India will lose 70 billion rupees ($739 million) a fortnight from the excise cuts, although it will recover part of this —15 billion rupees — through separate export taxes on some fuel products, Vivek Chaturvedi, chairman of the Central Board of Indirect Taxes and Customs, told a press briefing.
The net hit to government finances will be 55 billion rupees per fortnight.
The yield on 10-year government bonds rose seven basis points to 6.95%, its highest level in 20 months, on concerns that the government may struggle to meet its fiscal deficit target of 4.3% of GDP for the financial year beginning April.
The tax cuts also ease the burden for oil marketing companies. While fuel prices in India are technically deregulated, state-run oil companies, which control 90% of the retail network, do not always raise prices when crude climbs.
As a result, consumers are shielded from volatility, with either the government or the companies absorbing the increases.
"Government has taken a huge hit on its taxation revenues to ensure very high losses of oil companies, approximately 24 rupees a litre for petrol and 30 rupees a litre for diesel, at this time of sky-high international prices, are reduced," Oil Minister Hardeep Singh Puri said in a post on X.
International crude prices have gone through the roof in the last 1 month from around 70 dollars/barrel to around 122 dollars/barrel. Consequently, petrol and diesel prices for consumers have gone up all over the world. Prices have increased by around 30%-50% in South East Asian…
The government said that at current crude rates, the combined daily under-recoveries being absorbed by oil firms stood at 24 billion rupees.
Shares of oil marketing companies such as Bharat Petroleum Corp and HPCL reversed early gains to close slightly higher.
Windfall tax on exports
The diesel export tax was set at 21.5 rupees a litre, along with a 29.5 rupees a litre tax on aviation fuel exports, the order said.
Between April 2025 and January 2026, India exported 14 million metric tonnes of gasoline and 23.6 million tonnes of gasoil. Most refiners have stopped exporting fuels. Reliance Industries is the country's biggest fuel exporter.
Finance Minister Nirmala Sitharaman said the government would ensure there was no shortage of petrol, diesel and jet fuel.

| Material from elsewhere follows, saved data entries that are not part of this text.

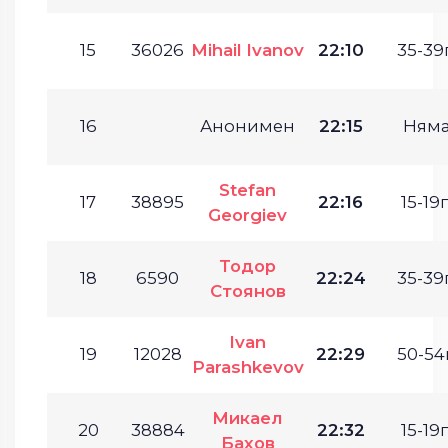
15
36026
Mihail Ivanov
22:10
35-39г
16
Анонимен
22:15
Ням
Stefan
17
38895
22:16
15-19г
Georgiev
Тодор
18
6590
22:24
35-39г
Стоянов
Ivan
19
12028
22:29
50-54г
Parashkevov
Микаел
20
38884
22:32
15-19г
Бахов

It would support oil marketing companies so that citizens were spared price hikes and ensure that jet fuel prices did not rise, she told news agency ANI.

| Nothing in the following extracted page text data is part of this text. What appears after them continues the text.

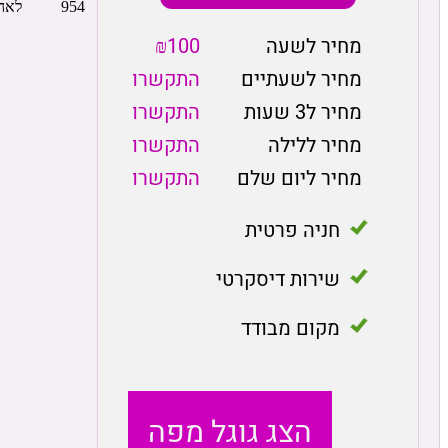
מחיר לשעה
₪100
מחיר לשעתיים
התקשרו
מחיר ל3 שעות
התקשרו
מחיר ללילה
התקשרו
מחיר ליום שלם
התקשרו
חניה פרטית
שירות דיסקרטי
מקום מבודד
הצג גוגל מפה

India, the world's third-biggest oil importer and consumer, relies heavily on overseas supplies.
Also Read: What does each side in the Iran war say it would accept for a deal?
In a letter dated Thursday, the petroleum ministry said it would raise the allocation of liquefied petroleum gas to commercial and industrial users by 20%, taking total supply to 70% of pre-crisis levels.

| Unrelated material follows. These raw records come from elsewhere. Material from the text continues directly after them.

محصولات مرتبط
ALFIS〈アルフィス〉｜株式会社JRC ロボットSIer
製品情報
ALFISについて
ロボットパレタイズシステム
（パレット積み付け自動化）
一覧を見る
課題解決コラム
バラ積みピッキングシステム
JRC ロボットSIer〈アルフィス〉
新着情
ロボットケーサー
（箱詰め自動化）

The increase builds on an existing 50% allocation, with priority to sectors such as steel, automobiles, textiles and other essential industries. India had cut gas allocation for non-cooking purposes after the start of the Iran war.
India consumed 33.15 million tonnes of cooking gas last year, with imports covering about 60% of demand. About 90% of those imports came from the Middle East.
Prime Minister Narendra Modi and his government have stressed that adequate arrangements were in place, including for fertiliser supplies for the summer sowing season and coal to meet rising electricity demand.
The government, in a separate statement, assured the public that retail petrol and diesel prices would not change.